Kto jeszcze wierzy w Rodrygo Goes?
Największym wyzwaniem Rodrygo nie jest obecnie technika, kondycja ani doświadczenie – to utrata pewności siebie. Od Carlo Ancelottiego – który bezlitośnie zdjął go z boiska w finale Pucharu Króla – po Xabiego Alonso, obaj wyrażali wątpliwości co do jego formy i wpływu na grę.
Nie da się usprawiedliwiać kontuzji, skoro sam zawodnik nie wypowiada się jasno na temat swojego stanu zdrowia, publikując jedynie znaczące informacje w mediach społecznościowych: „Wkrótce wrócę. Nie wymyślaj bajek”.
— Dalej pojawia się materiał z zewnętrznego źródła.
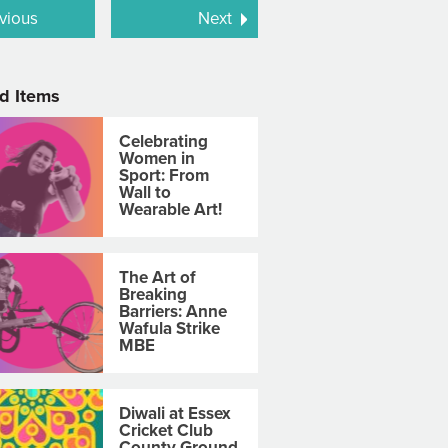
vious
Next
d Items
Celebrating
Women in
Sport: From
Wall to
Wearable Art!
The Art of
Breaking
Barriers: Anne
Wafula Strike
MBE
Diwali at Essex
Cricket Club
County Ground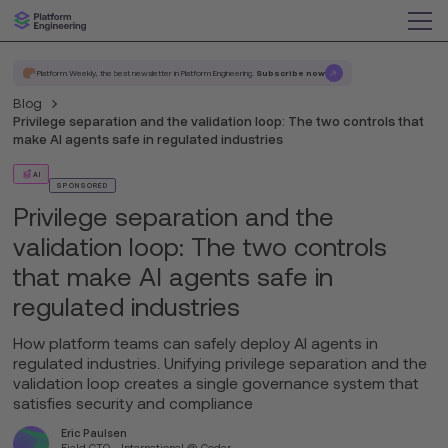
Platform Weekly, the best newsletter in Platform Engineering.
Subscribe now
Blog
Privilege separation and the validation loop: The two controls that
make AI agents safe in regulated industries
AI
SPONSORED
Privilege separation and the
validation loop: The two controls
that make AI agents safe in
regulated industries
How platform teams can safely deploy AI agents in
regulated industries. Unifying privilege separation and the
validation loop creates a single governance system that
satisfies security and compliance
Eric Paulsen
Przyszłość Rodrygo Goesa w Realu Madryt jest niepewna. |
A potem Rodrygo wrócił – nie jako ostra włócznia, ale jako niknący cień na ławce rezerwowych. W meczu z Pachucą Real zmienił całą linię pomocy, cały atak, a nawet wprowadził środkowego obrońcę, żeby poczuć grę.
Ale Rodrygo nie był. Nic nie wskazywało na to, że nadal brał udział w jakichkolwiek taktycznych kalkulacjach Alonso.
Pytanie brzmi, jeśli Rodrygo nie zapewni sobie miejsca tego lata, jaka będzie jego przyszłość? Real Madryt musi sprzedać zawodników, aby zrównoważyć budżet po serii głośnych transakcji, a Rodrygo – nazwisko atrakcyjne i o dużej wartości rynkowej – jest oczywiście najlepszym kandydatem.
Premier League czeka i wiele drużyn jest gotowych wydać krocie, aby mieć w drużynie „numer 11”, który kiedyś był postrachem wieczorów Ligi Mistrzów.
Rodrygo nie stracił wszystkiego. Ale żeby zostać na Bernabéu – i co ważniejsze, żeby naprawdę dostać szansę – musi zrobić więcej, niż pokazał. W przeciwnym razie odejście latem jest nieuniknione.
Rodrygo „unosi się w powietrzu” – nie dlatego, że lata, ale dlatego, że nie ma dla niego miejsca. A w Realu Madryt oznacza to swobodny spadek.